I have to admit I seldom have a hard time sleeping. My husband used to say, “I’ve never met a person who fell asleep so fast, your head hits the pillow and you’re out.” That’s because I used to go like hell till all hours of the day until ‘dropping dead’ at the end. I still do on occasion, but it’s not with the same level of non-stop intensity. Sleep used to be a have to, squeezed in like every other task. There was the decade I set my alarm for anywhere between 2:00 and 4:00 in the morning to get up and complete yesterday’s tasks before going into the office. Sometimes, if lucky, I’d get them done faster than anticipated and sneak a pre-dawn nap in before officially arising to start the day.

Naps were for old people, sick people, mothers with babies or hangovers. If my body insisted on a nap, it mean laying down with an afghan throw on a sofa or on top of the bed. Who were these people who crawled into bed, under the covers to take a nap during sunlight hours? My body had a way of telling me when it was tired of my abuse and pushing it beyond its capacity. It would completely shut me down, force me into bed for two to three days, too exhausted to move until I had slept out all my toxins and refueled to take off again. No rest for the wicked as the cliché goes.

I was that girl who went through menopause in my early forties oblivious to it, assuming night sweats and the inability to sleep were simply job-related stress. Today, I recognize that good sleep hygiene is a wellness practice as important as healthy nutrition, exercise, annual exams, holistic practices, quiet spiritual time and creative expression outlets. No longer do I view someone’s “I only got x hours of sleep last night (read fewer than six) as a badge of honor, an ability to steamroll through life as a multi-tasking super-power. Now, I honor those people who speak considerately of their own commitment to well-being, which includes a consistent healthy routine of appropriate sleeping hours.

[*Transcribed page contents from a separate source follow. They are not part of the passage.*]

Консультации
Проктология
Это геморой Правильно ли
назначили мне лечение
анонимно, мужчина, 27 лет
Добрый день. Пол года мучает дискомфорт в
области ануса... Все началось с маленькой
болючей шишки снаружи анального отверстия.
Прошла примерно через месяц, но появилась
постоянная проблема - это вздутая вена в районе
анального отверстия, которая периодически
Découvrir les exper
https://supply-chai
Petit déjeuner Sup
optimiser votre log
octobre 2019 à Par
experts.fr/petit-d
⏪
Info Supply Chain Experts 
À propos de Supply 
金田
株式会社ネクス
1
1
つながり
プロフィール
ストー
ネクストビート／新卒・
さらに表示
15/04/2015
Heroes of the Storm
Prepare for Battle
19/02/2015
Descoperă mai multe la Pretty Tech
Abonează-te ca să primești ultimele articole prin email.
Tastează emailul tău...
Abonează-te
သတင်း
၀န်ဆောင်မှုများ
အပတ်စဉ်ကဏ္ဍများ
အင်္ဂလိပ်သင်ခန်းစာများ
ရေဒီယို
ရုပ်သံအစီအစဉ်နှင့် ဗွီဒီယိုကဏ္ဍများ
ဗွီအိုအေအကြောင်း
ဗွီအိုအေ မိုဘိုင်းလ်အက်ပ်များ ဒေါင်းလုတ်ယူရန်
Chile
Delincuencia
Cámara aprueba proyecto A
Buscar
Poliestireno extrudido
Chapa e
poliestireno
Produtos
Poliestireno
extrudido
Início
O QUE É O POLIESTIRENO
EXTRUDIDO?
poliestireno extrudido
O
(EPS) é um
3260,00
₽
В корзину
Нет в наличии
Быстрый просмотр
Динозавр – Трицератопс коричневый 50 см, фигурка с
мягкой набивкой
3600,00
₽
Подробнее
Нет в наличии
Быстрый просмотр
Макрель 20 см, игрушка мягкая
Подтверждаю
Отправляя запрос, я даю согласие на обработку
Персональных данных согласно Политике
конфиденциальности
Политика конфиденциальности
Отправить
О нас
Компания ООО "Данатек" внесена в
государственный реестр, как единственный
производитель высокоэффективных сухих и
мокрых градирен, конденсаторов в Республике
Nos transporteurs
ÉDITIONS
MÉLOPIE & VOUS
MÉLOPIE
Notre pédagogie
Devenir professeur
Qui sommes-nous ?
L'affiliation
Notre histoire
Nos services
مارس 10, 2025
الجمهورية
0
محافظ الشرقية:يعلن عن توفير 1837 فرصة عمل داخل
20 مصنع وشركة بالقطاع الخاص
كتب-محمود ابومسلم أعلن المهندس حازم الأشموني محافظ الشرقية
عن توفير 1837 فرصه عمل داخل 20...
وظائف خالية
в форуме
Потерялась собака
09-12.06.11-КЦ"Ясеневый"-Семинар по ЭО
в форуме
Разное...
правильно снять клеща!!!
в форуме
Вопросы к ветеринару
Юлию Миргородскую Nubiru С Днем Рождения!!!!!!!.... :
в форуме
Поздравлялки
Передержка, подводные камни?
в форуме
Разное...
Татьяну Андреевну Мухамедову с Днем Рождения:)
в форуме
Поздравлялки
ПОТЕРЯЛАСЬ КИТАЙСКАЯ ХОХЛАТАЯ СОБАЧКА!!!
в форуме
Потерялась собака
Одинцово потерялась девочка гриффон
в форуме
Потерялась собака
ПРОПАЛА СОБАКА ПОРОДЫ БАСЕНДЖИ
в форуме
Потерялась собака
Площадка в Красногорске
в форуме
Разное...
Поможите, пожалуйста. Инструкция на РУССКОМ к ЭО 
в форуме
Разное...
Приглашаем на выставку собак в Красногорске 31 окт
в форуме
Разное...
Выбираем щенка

Mostly I honor my own ability to invite evenings of dreams, if remembered, consisting of sailing amongst icebergs of epic colorful crystals, ancestors making me laugh in my sleep and awaking with emotions of anticipation vs. trepidation. Fresh sheets and intentional day-end commemoration and closure contribute mightily to those REM inspirational dreams. Long gone are the days of middle-of-the-night childhood nightmares, fever induced hallucinogenic dreams or asthma attacks awakening me. Clean sheets eradicate dust mites feeding off my dead skin cells, not a pretty thought, but we all shed skin cells onto our sheets — I’m told about a million cells a day, many of which come off onto our sheets while we sleep. Couple that with body fluids that find their way onto our sheets and with enough thought anyone could pull off an all-nighter!

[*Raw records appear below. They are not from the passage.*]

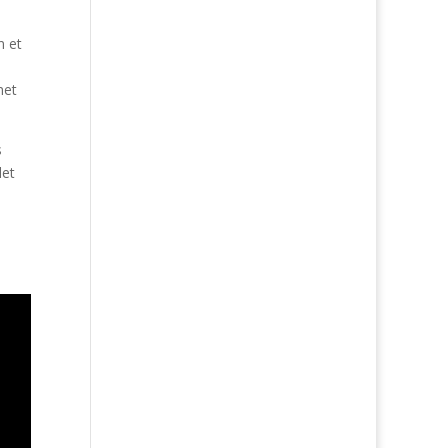
n et
met
s
det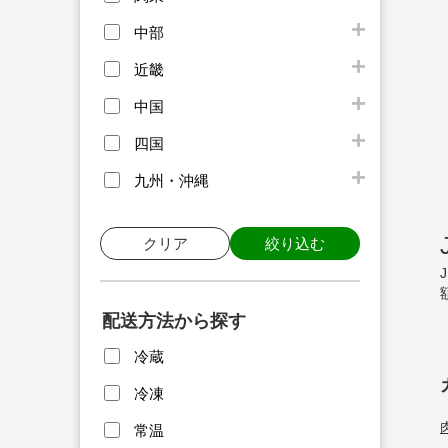
中部
近畿
中国
四国
九州・沖縄
クリア
絞り込む
配送方法から探す
冷蔵
冷凍
常温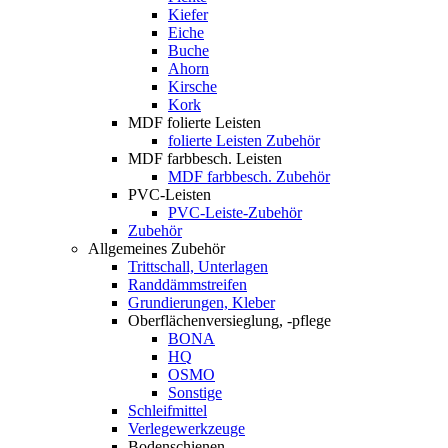
Kiefer
Eiche
Buche
Ahorn
Kirsche
Kork
MDF folierte Leisten
folierte Leisten Zubehör
MDF farbbesch. Leisten
MDF farbbesch. Zubehör
PVC-Leisten
PVC-Leiste-Zubehör
Zubehör
Allgemeines Zubehör
Trittschall, Unterlagen
Randdämmstreifen
Grundierungen, Kleber
Oberflächenversieglung, -pflege
BONA
HQ
OSMO
Sonstige
Schleifmittel
Verlegewerkzeuge
Bodenschienen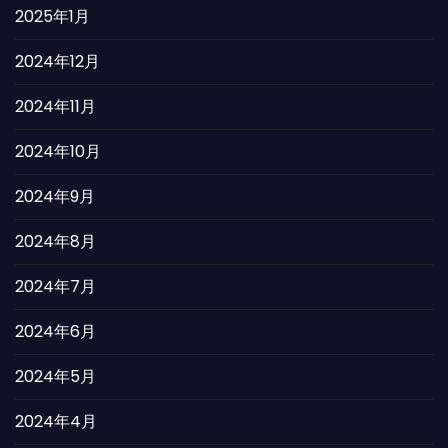
2025年1月
2024年12月
2024年11月
2024年10月
2024年9月
2024年8月
2024年7月
2024年6月
2024年5月
2024年4月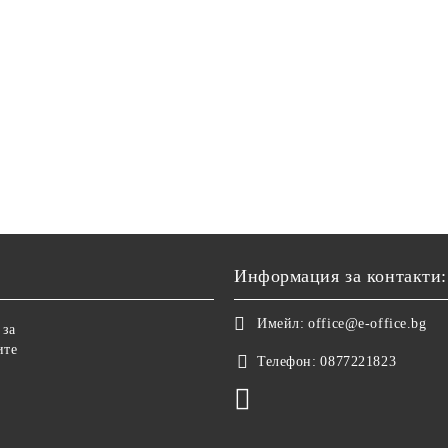
Информация за контакти:
Имейл:
office@e-office.bg
 за
ите
Телефон:
0877221823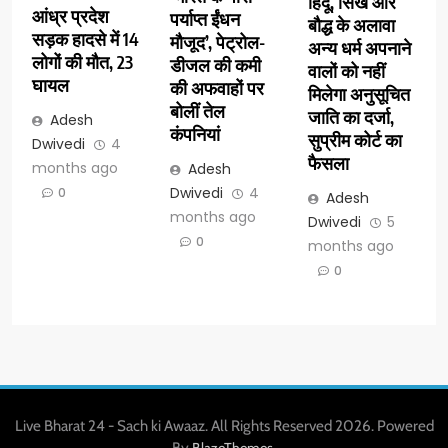
हिंदू, सिख और
आंध्र प्रदेश
पर्याप्त ईंधन
बौद्ध के अलावा
सड़क हादसे में 14
मौजूद’, पेट्रोल-
अन्य धर्म अपनाने
लोगों की मौत, 23
डीजल की कमी
वालों को नहीं
घायल
की अफवाहों पर
मिलेगा अनुसूचित
बोलीं तेल
जाति का दर्जा,
Adesh
कंपनियां
सुप्रीम कोर्ट का
Dwivedi
4
फैसला
months ago
Adesh
Dwivedi
4
0
Adesh
months ago
Dwivedi
5
0
months ago
0
Live Bharat 24 - Sach ki Awaaz. All Rights Reserved 2026. Powered
By
.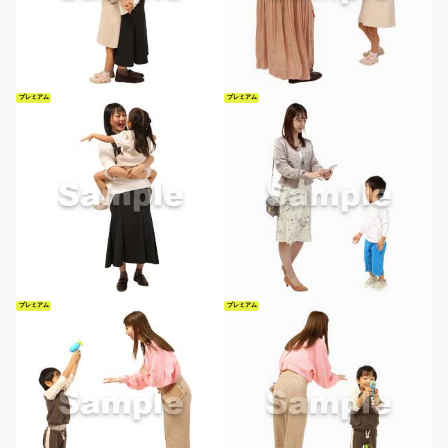
プレミアム
プレミアム
プレミアム
プレミアム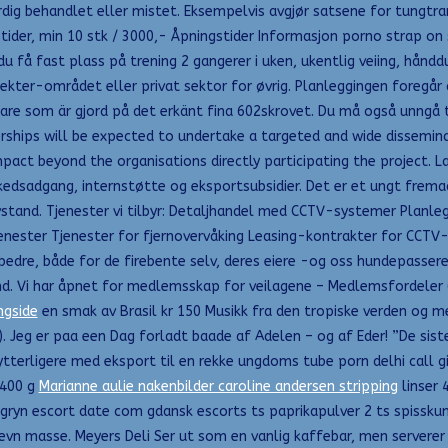
dig behandlet eller mistet. Eksempelvis avgjør satsene for tungt
ider, min 10 stk / 3000,- Åpningstider Informasjon porno strap on s
få fast plass på trening 2 gangerer i uken, ukentlig veiing, hånddu
kter-området eller privat sektor for øvrig. Planleggingen foregår
tare som är gjord på det erkänt fina 602skrovet. Du må også unngå
erships will be expected to undertake a targeted and wide dissemina
pact beyond the organisations directly participating the project. 
kedsadgang, internstøtte og eksportsubsidier. Det er et ungt frema
gavstand. Tjenester vi tilbyr: Detaljhandel med CCTV-systemer Planl
enester Tjenester for fjernovervåking Leasing-kontrakter for CCTV-
edre, både for de firebente selv, deres eiere -og oss hundepassere. 
nd. Vi har åpnet for medlemsskap for veilagene – Medlemsfordeler (Ar
ngside
en smak av Brasil kr 150 Musikk fra den tropiske verden og m
eg er paa een Dag forladt baade af Adelen – og af Eder! ”De siste f
ytterligere med eksport til en rekke ungdoms tube porn delhi call g
 400 g
Marianne aulie nakenbilder caroline andersen stripping
linser 
egryn escort date com gdansk escorts ts paprikapulver 2 ts spissku
 jevn masse. Meyers Deli Ser ut som en vanlig kaffebar, men server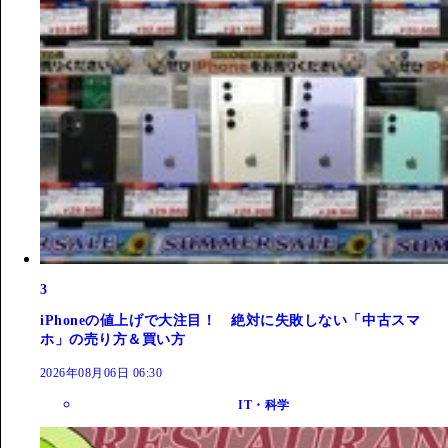
3
iPhoneの値上げで大注目！ 絶対に失敗しない「中古スマ
ホ」の売り方＆買い方
2026年08月06日 06:30
IT・科学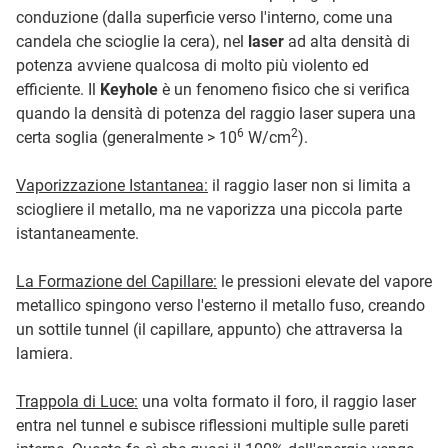
conduzione (dalla superficie verso l'interno, come una
candela che scioglie la cera), nel
laser
ad alta densità di
potenza avviene qualcosa di molto più violento ed
efficiente. Il
Keyhole
è un fenomeno fisico che si verifica
quando la densità di potenza del raggio laser supera una
6
2
certa soglia (generalmente > 10
W/cm
).
Vaporizzazione Istantanea:
il raggio laser non si limita a
sciogliere il metallo, ma ne vaporizza una piccola parte
istantaneamente.
La Formazione del Capillare:
le pressioni elevate del vapore
metallico spingono verso l'esterno il metallo fuso, creando
un sottile tunnel (il capillare, appunto) che attraversa la
lamiera.
Trappola di Luce:
una volta formato il foro, il raggio laser
entra nel tunnel e subisce riflessioni multiple sulle pareti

Let the scientists and their sleep studies do the work to tell us how our brain functions during sleep time, our bodies recover and rejuvenate through rest, our dreams impact or reflect our consciousness and the importance of the correct mask to combat sleep apnea. I might suggest doing the laundry, 10 minutes worth of ironing, slipping into anticipated clean, fresh sheets, laying your head onto smooth pillowcases is the best, simplest remedy for sleeping through the night. Awaken refreshed and ready for a joyful day, ready to face any minor nightmares or restlessness that might surface throughout the day.